Implementation:ArroyoSystems Arroyo Recovering State
Recovering State Implementation
Implementation of Recovering::next.
The Recovering struct represents the recovery state in the controller's job state machine. Its next() method orchestrates the transition from a failed state back to a running state by preparing checkpoint data and triggering recompilation and rescheduling.
Code Reference
- File:
crates/arroyo-controller/src/states/recovering.rs(L99-L135)
Core Interface
#[derive(Debug)]
pub struct Recovering {
pub source: anyhow::Error,
pub reason: String,
pub domain: ErrorDomain,
}
impl State for Recovering {
async fn next(self: Box<Self>, ctx: &mut JobContext) -> Result<Transition, StateError>
}
Detailed Behavior
The Recovering Struct
| Field | Type | Description |
|---|---|---|
source |
anyhow::Error |
The original error that triggered recovery |
reason |
String |
Human-readable description of why recovery was triggered |
domain |
ErrorDomain |
Classification of the error (e.g., worker crash, task failure, network error) |
The next Method
This method implements the State trait, defining the recovery logic within the controller's state machine.
Execution steps:
- Log recovery initiation: Records the failure reason and error domain for observability and debugging.

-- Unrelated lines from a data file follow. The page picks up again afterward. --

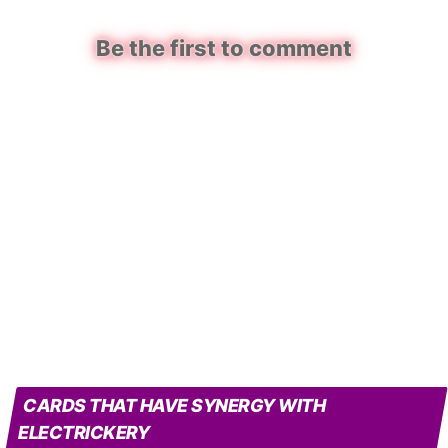
Be the first to comment
CARDS THAT HAVE SYNERGY WITH
ELECTRICKERY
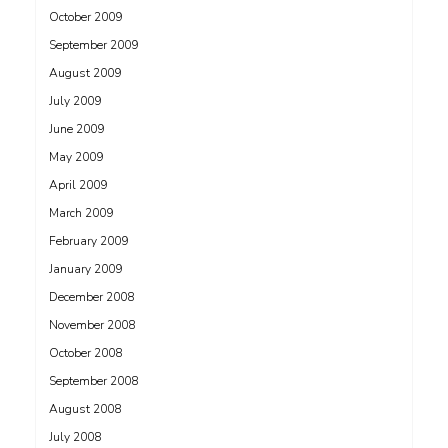
October 2009
September 2009
August 2009
July 2009
June 2009
May 2009
April 2009
March 2009
February 2009
January 2009
December 2008
November 2008
October 2008
September 2008
August 2008
July 2008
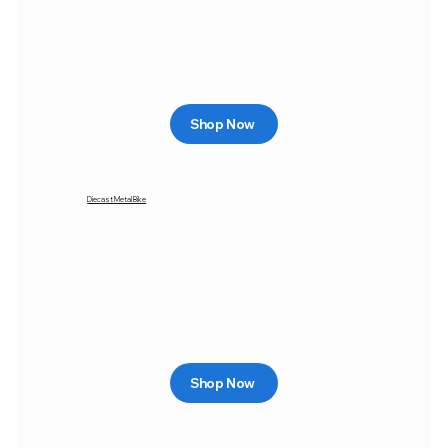
Shop Now
Diecast Metal Bike
Shop Now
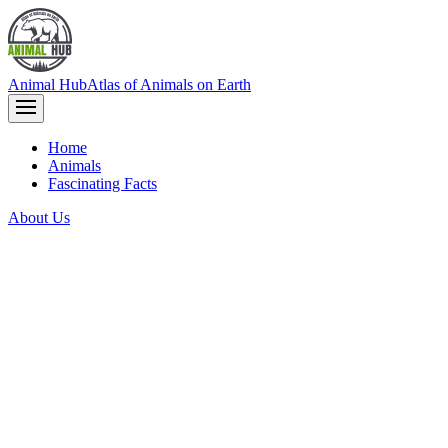
Animal Hub
Atlas of Animals on Earth
Home
Animals
Fascinating Facts
About Us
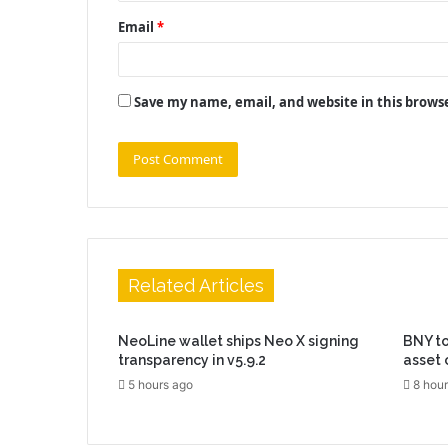
Email
*
Save my name, email, and website in this brows
Related Articles
NeoLine wallet ships Neo X signing
BNY to
transparency in v5.9.2
asset 
5 hours ago
8 hour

- Identify last checkpoint: Queries the job's checkpoint history to find the most recent successfully completed checkpoint epoch. If no valid checkpoint exists, the job may need to restart from scratch.

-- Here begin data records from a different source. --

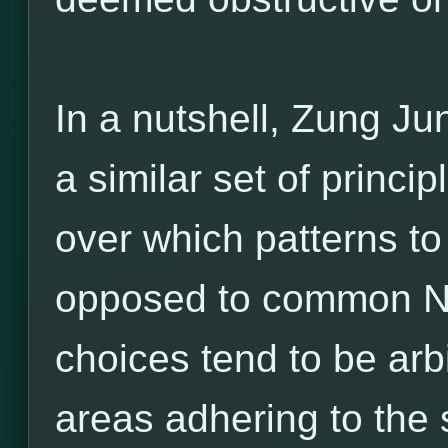
In a nutshell, Zung Ju
a similar set of princ
over which patterns to
opposed to common Ne
choices tend to be arbi
areas adhering to the 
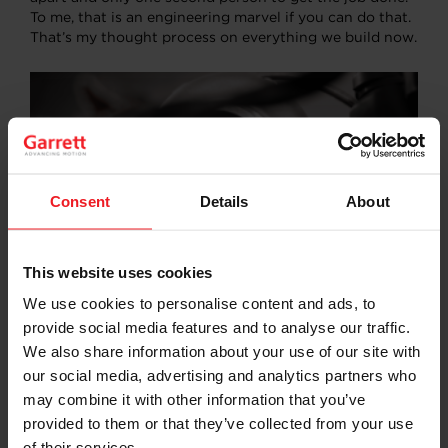
To me, that is an engineering marvel if you can do that.
That’s my thought process on everything we build now.
Consent
Details
About
This website uses cookies
We use cookies to personalise content and ads, to
How has technology and engineering improved
provide social media features and to analyse our traffic.
fabrication and drifting? And motorsports more
We also share information about your use of our site with
generally?
our social media, advertising and analytics partners who
may combine it with other information that you’ve
In the last five years, technology has become a huge
provided to them or that they’ve collected from your use
part of racing and motorsports in general. Something
that I think we lacked over the last 80 years of racing is
of their services.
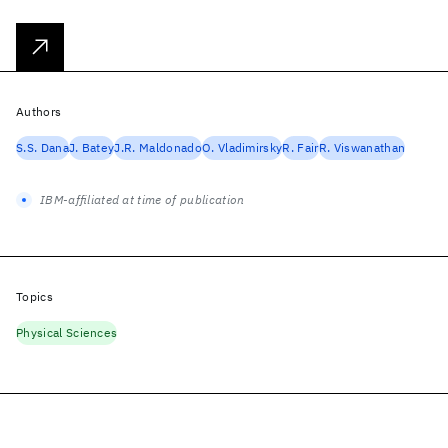
Authors
S.S. Dana
J. Batey
J.R. Maldonado
O. Vladimirsky
R. Fair
R. Viswanathan
IBM-affiliated at time of publication
Topics
Physical Sciences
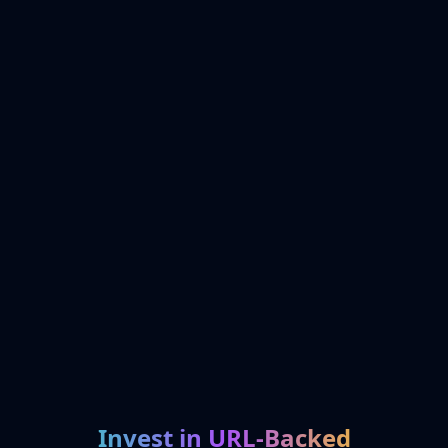
Invest in URL-Backed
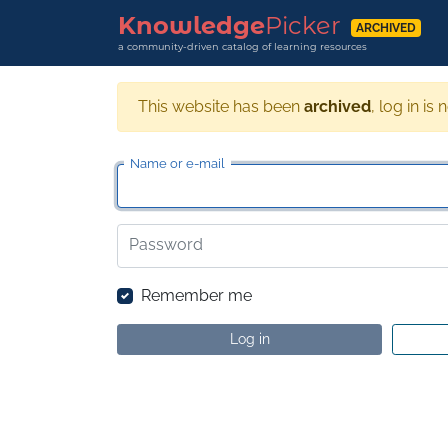
Knowledge
Picker
ARCHIVED
a community-driven catalog of learning resources
This website has been
archived
, log in is 
Name or e-mail
Password
Remember me
Log in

- Prepare checkpoint load: Calls
StateBackend::prepare_checkpoint_load()to:- Retrieve per-operator
OperatorCheckpointMetadatafrom object storage. - Validate metadata integrity and completeness.
- Build a loading plan mapping each operator subtask to its Parquet state files.
- Retrieve per-operator
- Transition to Compiling: Returns a
Transitionto theCompiling {}state, which will recompile the dataflow graph if necessary (e.g., if the job definition changed during recovery).
- Scheduling: After compilation, the state machine transitions to
Scheduling, where:- Workers are allocated and deployed.
- Each worker receives its checkpoint loading plan.
- Workers restore state from Parquet files in object storage.
- Processing resumes from the checkpointed positions.
State Machine Transitions
| From State | Transition | To State | Description |
|---|---|---|---|
| Running (failure detected) | Error event | Recovering | Failure triggers recovery |
| Recovering | next() succeeds |
Compiling | Checkpoint prepared, recompile graph |
| Compiling | Compilation complete | Scheduling | Deploy workers with checkpoint data |
| Scheduling | Workers ready | Running | Processing resumes from checkpoint |
| Recovering | next() fails |
Recovering (retry) | Recovery failure triggers another attempt |
Error Handling
If next() encounters an error during recovery (e.g., corrupt checkpoint metadata, unavailable storage), it returns a StateError which may trigger:
- A retry of the recovery process with the same or an earlier checkpoint.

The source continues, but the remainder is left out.